## Task objective
Write every entry out again exactly, please, and skip the pictures.

## Information
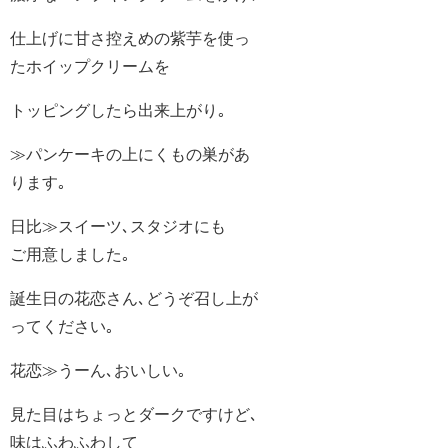
仕上げに甘さ控えめの紫芋を使っ
たホイップクリームを
トッピングしたら出来上がり｡
≫パンケーキの上にくもの巣があ
ります｡
日比≫スイーツ､スタジオにも
ご用意しました｡
誕生日の花恋さん､どうぞ召し上が
ってください｡
花恋≫うーん､おいしい｡
見た目はちょっとダークですけど､
味はふわふわして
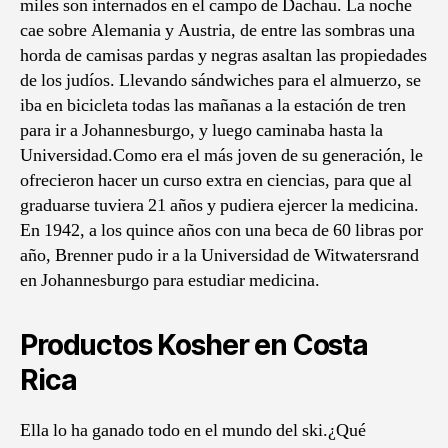
miles son internados en el campo de Dachau. La noche
cae sobre Alemania y Austria, de entre las sombras una
horda de camisas pardas y negras asaltan las propiedades
de los judíos. Llevando sándwiches para el almuerzo, se
iba en bicicleta todas las mañanas a la estación de tren
para ir a Johannesburgo, y luego caminaba hasta la
Universidad.Como era el más joven de su generación, le
ofrecieron hacer un curso extra en ciencias, para que al
graduarse tuviera 21 años y pudiera ejercer la medicina.
En 1942, a los quince años con una beca de 60 libras por
año, Brenner pudo ir a la Universidad de Witwatersrand
en Johannesburgo para estudiar medicina.
Productos Kosher en Costa
Rica
Ella lo ha ganado todo en el mundo del ski.¿Qué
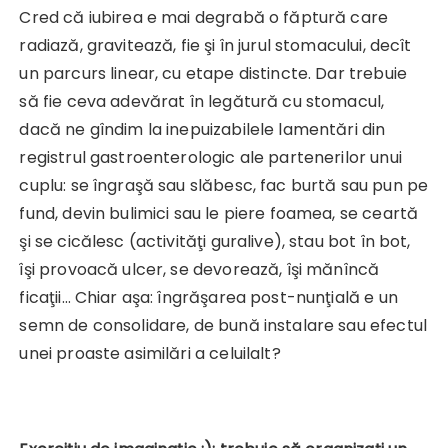
Cred că iubirea e mai degrabă o făptură care
radiază, gravitează, fie şi în jurul stomacului, decît
un parcurs linear, cu etape distincte. Dar trebuie
să fie ceva adevărat în legătură cu stomacul,
dacă ne gîndim la inepuizabilele lamentări din
registrul gastroenterologic ale partenerilor unui
cuplu: se îngraşă sau slăbesc, fac burtă sau pun pe
fund, devin bulimici sau le piere foamea, se ceartă
şi se cicălesc (activităţi guralive), stau bot în bot,
îşi provoacă ulcer, se devorează, îşi mănîncă
ficaţii… Chiar aşa: îngrăşarea post-nunţială e un
semn de consolidare, de bună instalare sau efectul
unei proaste asimilări a celuilalt?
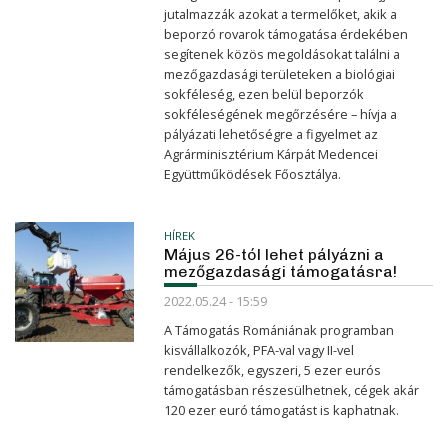
jutalmazzák azokat a termelőket, akik a
beporzó rovarok támogatása érdekében
segítenek közös megoldásokat találni a
mezőgazdasági területeken a biológiai
sokféleség, ezen belül beporzók
sokféleségének megőrzésére – hívja a
pályázati lehetőségre a figyelmet az
Agrárminisztérium Kárpát Medencei
Együttműködések Főosztálya.
HÍREK
Május 26-tól lehet pályázni a
mezőgazdasági támogatásra!
2022.05.24 - 15:59
A Támogatás Romániának programban
kisvállalkozók, PFA-val vagy II-vel
rendelkezők, egyszeri, 5 ezer eurós
támogatásban részesülhetnek, cégek akár
120 ezer euró támogatást is kaphatnak.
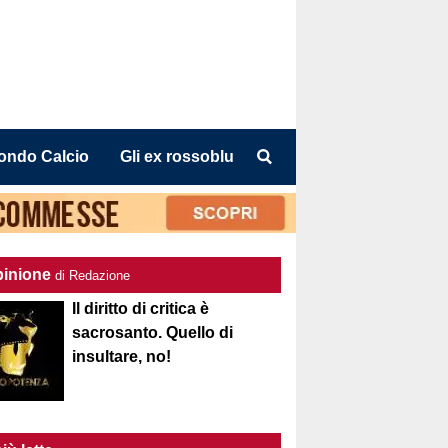
ondo Calcio
Gli ex rossoblu
pinione
di Redazione
Il diritto di critica è
sacrosanto. Quello di
insultare, no!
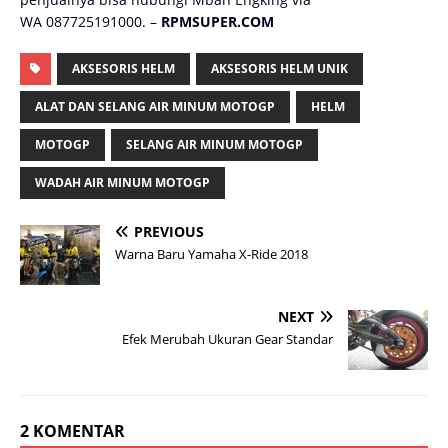
WA 087725191000. –
RPMSUPER.COM
AKSESORIS HELM
AKSESORIS HELM UNIK
ALAT DAN SELANG AIR MINUM MOTOGP
HELM
MOTOGP
SELANG AIR MINUM MOTOGP
WADAH AIR MINUM MOTOGP
PREVIOUS
Warna Baru Yamaha X-Ride 2018
NEXT
Efek Merubah Ukuran Gear Standar
2 KOMENTAR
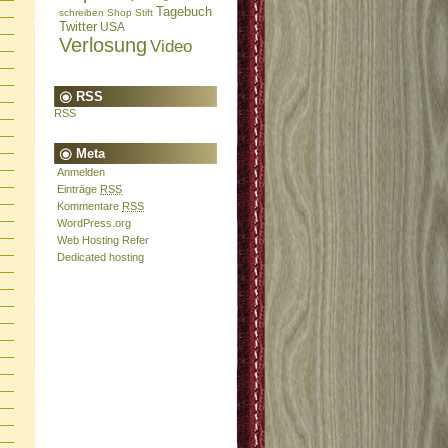
Tagebuch
schreiben
Shop
Stift
Twitter
USA
Verlosung
Video
RSS
RSS
Meta
Anmelden
Einträge
RSS
Kommentare
RSS
WordPress.org
Web Hosting Refer
Dedicated hosting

## Response to this exercise
仕上げに甘さ控えめの紫芋を使っ
たホイップクリームを
トッピングしたら出来上がり｡
≫パンケーキの上にくもの巣があ
ります｡
日比≫スイーツ､スタジオにも
ご用意しました｡
誕生日の花恋さん､どうぞ召し上が
ってください｡
花恋≫うーん､おいしい｡
見た目はちょっとダークですけど､
味はふわふわして
miles son internados en el campo de Dachau. La noche
cae sobre Alemania y Austria, de entre las sombras una
horda de camisas pardas y negras asaltan las propiedades
de los judíos. Llevando sándwiches para el almuerzo, se
iba en bicicleta todas las mañanas a la estación de tren
para ir a Johannesburgo, y luego caminaba hasta la
Universidad.Como era el más joven de su generación, le
ofrecieron hacer un curso extra en ciencias, para que al
graduarse tuviera 21 años y pudiera ejercer la medicina.
En 1942, a los quince años con una beca de 60 libras por
año, Brenner pudo ir a la Universidad de Witwatersrand
en Johannesburgo para estudiar medicina.
Productos Kosher en Costa
Rica
Ella lo ha ganado todo en el mundo del ski.¿Qué
Cred că iubirea e mai degrabă o făptură care
radiază, gravitează, fie şi în jurul stomacului, decît
un parcurs linear, cu etape distincte. Dar trebuie
să fie ceva adevărat în legătură cu stomacul,
dacă ne gîndim la inepuizabilele lamentări din
registrul gastroenterologic ale partenerilor unui
cuplu: se îngraşă sau slăbesc, fac burtă sau pun pe
fund, devin bulimici sau le piere foamea, se ceartă
şi se cicălesc (activităţi guralive), stau bot în bot,
îşi provoacă ulcer, se devorează, îşi mănîncă
ficaţii… Chiar aşa: îngrăşarea post-nunţială e un
semn de consolidare, de bună instalare sau efectul
unei proaste asimilări a celuilalt?
jutalmazzák azokat a termelőket, akik a
beporzó rovarok támogatása érdekében
segítenek közös megoldásokat találni a
mezőgazdasági területeken a biológiai
sokféleség, ezen belül beporzók
sokféleségének megőrzésére – hívja a
pályázati lehetőségre a figyelmet az
Agrárminisztérium Kárpát Medencei
Együttműködések Főosztálya.
HÍREK
Május 26-tól lehet pályázni a
mezőgazdasági támogatásra!
2022.05.24 - 15:59
A Támogatás Romániának programban
kisvállalkozók, PFA-val vagy II-vel
rendelkezők, egyszeri, 5 ezer eurós
támogatásban részesülhetnek, cégek akár
120 ezer euró támogatást is kaphatnak.
ondo Calcio
Gli ex rossoblu
pinione
di Redazione
Il diritto di critica è
sacrosanto. Quello di
insultare, no!
WA 087725191000. –
RPMSUPER.COM
AKSESORIS HELM
AKSESORIS HELM UNIK
ALAT DAN SELANG AIR MINUM MOTOGP
HELM
MOTOGP
SELANG AIR MINUM MOTOGP
WADAH AIR MINUM MOTOGP
PREVIOUS
Warna Baru Yamaha X-Ride 2018
NEXT
Efek Merubah Ukuran Gear Standar
2 KOMENTAR
Tagebuch
schreiben
Shop
Stift
Twitter
USA
Verlosung
Video
RSS
RSS
Meta
Anmelden
Einträge
RSS
Kommentare
RSS
WordPress.org
Web Hosting Refer
Dedicated hosting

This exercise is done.